- Opening Delimiter -

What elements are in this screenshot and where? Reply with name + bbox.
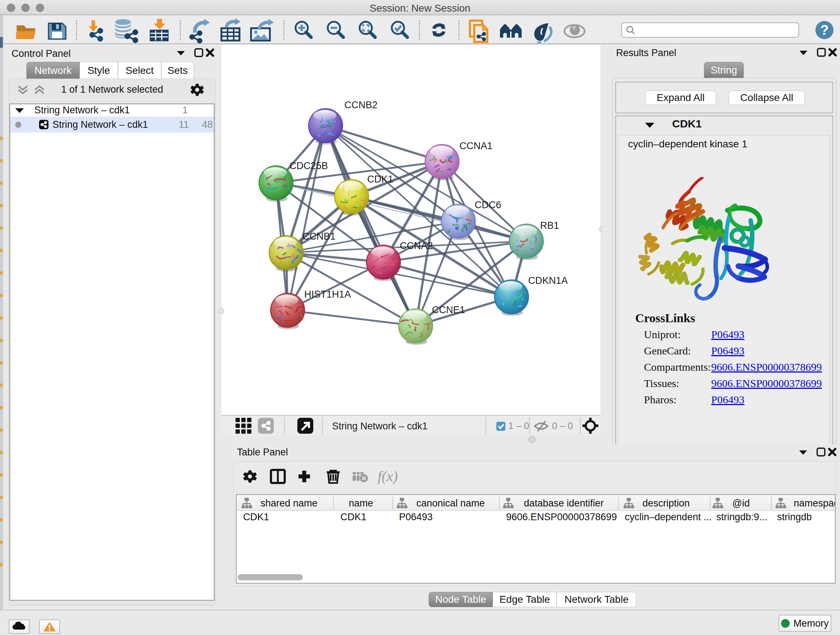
svg-text:@id: @id [732, 498, 750, 509]
svg-text:RB1: RB1 [540, 220, 559, 231]
svg-text:CCNA2: CCNA2 [400, 241, 433, 251]
svg-text:String Network – cdk1: String Network – cdk1 [332, 421, 428, 432]
svg-text:CCNE1: CCNE1 [432, 304, 465, 315]
svg-text:CDK1: CDK1 [367, 174, 393, 185]
svg-text:?: ? [820, 22, 829, 38]
svg-text:canonical name: canonical name [416, 498, 485, 509]
svg-text:CDKN1A: CDKN1A [528, 275, 568, 286]
svg-text:CDC6: CDC6 [475, 200, 501, 211]
svg-text:HIST1H1A: HIST1H1A [304, 289, 351, 300]
svg-text:namespac: namespac [794, 498, 835, 509]
svg-text:CDC25B: CDC25B [289, 160, 328, 171]
svg-text:shared name: shared name [261, 498, 317, 509]
svg-text:name: name [349, 498, 373, 509]
svg-text:CCNA1: CCNA1 [459, 141, 493, 151]
svg-text:CCNB2: CCNB2 [344, 100, 378, 111]
svg-text:database identifier: database identifier [524, 498, 604, 509]
svg-text:f(x): f(x) [378, 468, 398, 485]
svg-text:1 – 0: 1 – 0 [508, 420, 529, 431]
svg-text:description: description [643, 498, 690, 509]
svg-text:0 – 0: 0 – 0 [552, 420, 573, 431]
svg-text:CCNB1: CCNB1 [302, 231, 336, 242]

- Closing Delimiter -

▸ **WORK ITEM**:
All of the entries above should be retyped exactly, with the pictures left out.

▸ **ANSWER TO THIS TASK**:
What elements are in this screenshot and where? Reply with name + bbox.
svg-text:@id: @id [732, 498, 750, 509]
svg-text:RB1: RB1 [540, 220, 559, 231]
svg-text:CCNA2: CCNA2 [400, 241, 433, 251]
svg-text:String Network – cdk1: String Network – cdk1 [332, 421, 428, 432]
svg-text:CCNE1: CCNE1 [432, 304, 465, 315]
svg-text:CDK1: CDK1 [367, 174, 393, 185]
svg-text:?: ? [820, 22, 829, 38]
svg-text:canonical name: canonical name [416, 498, 485, 509]
svg-text:CDKN1A: CDKN1A [528, 275, 568, 286]
svg-text:CDC6: CDC6 [475, 200, 501, 211]
svg-text:HIST1H1A: HIST1H1A [304, 289, 351, 300]
svg-text:namespac: namespac [794, 498, 835, 509]
svg-text:CDC25B: CDC25B [289, 160, 328, 171]
svg-text:shared name: shared name [261, 498, 317, 509]
svg-text:name: name [349, 498, 373, 509]
svg-text:CCNA1: CCNA1 [459, 141, 493, 151]
svg-text:CCNB2: CCNB2 [344, 100, 378, 111]
svg-text:database identifier: database identifier [524, 498, 604, 509]
svg-text:f(x): f(x) [378, 468, 398, 485]
svg-text:1 – 0: 1 – 0 [508, 420, 529, 431]
svg-text:description: description [643, 498, 690, 509]
svg-text:0 – 0: 0 – 0 [552, 420, 573, 431]
svg-text:CCNB1: CCNB1 [302, 231, 336, 242]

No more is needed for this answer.